Today I turn 25. A “quarter-century milestone” as it were. Honestly? Thinking that I’ll live to be 100 seems a little presumptuous to me but most people would tell me at this age, “You’ve got your whole life ahead of you!”
Not exactly. I have what’s left of my life ahead of me, not my whole life. I’ve already experienced 25 beautiful messy years on this planet and year 26 might be my last. I’m not saying that to be depressing, I’m saying that because it’s true! It may be my last day, week, month, or year this side of heaven.
Sure, there are a million items left undone on the half dozen bucket lists that I have yet to put on paper. There are memories I want to make, people I want to meet, books I want to write (wait.. what?) and lessons I want to learn. But none of those things come guaranteed. I don’t get to read ahead and see if all the days that were formed for me by the God who knit me together (Psalm 139) include all the things I think I need to live a full life. I don’t know if those days end in 2013 or 2063. I just know that the same God who wrote my first day also wrote my last day. And because of His great love for us my “last day” isn’t actually my last day — it’s the beginning of the perfect endless day. A day when I will hug Jesus with happy tears racing down my cheeks, swap stories with other saints, rejoice in re-born souls and sing in perfect harmony with a million other languages and tribes and cultures. And it will be perfect, because God is perfect. And His timing is perfect, and His gospel is perfect.
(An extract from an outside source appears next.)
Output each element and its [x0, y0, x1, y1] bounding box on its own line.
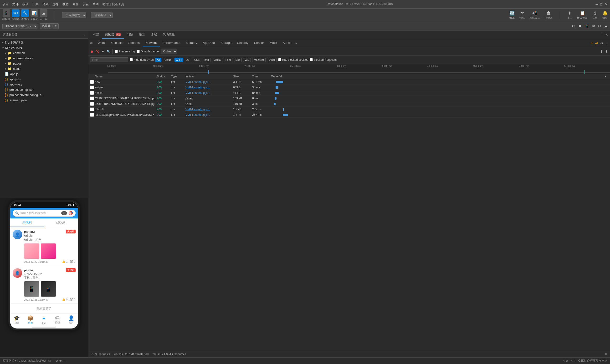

I’ve argued with God on several occasions regarding His timing. I’ve been guilty of saying all the right things and believing none of them. God hears us when we’re angry and broken and fed up and tired and grieving and aching. But it doesn’t change the fact that we have no control over how many days we get or if they go according to our plan. We can eat right, drink right, sleep right, work right, play right and die tomorrow. That doesn’t make God unfair because God is not accountable to our agendas. But I am accountable to Him. And so are you. And so is the person next to you on the metro, and waiting in line at a grocery store, and crying in a doctor’s office, and hugging a soldier goodbye, and running away from home, and reading at Starbucks, and burying their child, and walking out on their marriage.
We are all accountable for the days we have been given to the God who gave them to us. And the only way your days will add up to eternity is when you take your plans, lay them at the foot of the cross and say, “Your plan is better, Jesus. YOU are better. I want the days that you wrote for my life, to read just like you wrote them. I’m tired of trying to edit them, add to them, and manipulate them. When you died on the cross I believe you destroyed my depravity and replaced it with your righteousness. I want you to interrupt my agenda and grant me the abundant life that is only found in You.”
And the whole “abundant life” thing? You won’t do that perfectly. In the past 25 years of my life I’ve been distracted and disillusioned and I’ve hurt people and lied and made excuses. I am an imperfect representation of the perfect loves that dwells within me.
Nevertheless, today I will walk into my 26th year of life with the God who wrote and numbered each of my days. I won’t get it all right as I follow Him and worship Him but I will rejoice in what I have been given with lots of ice cream, instagrammed moments, and heaps of gratitude.
Because it is always the little moments that remind us of the bigger picture.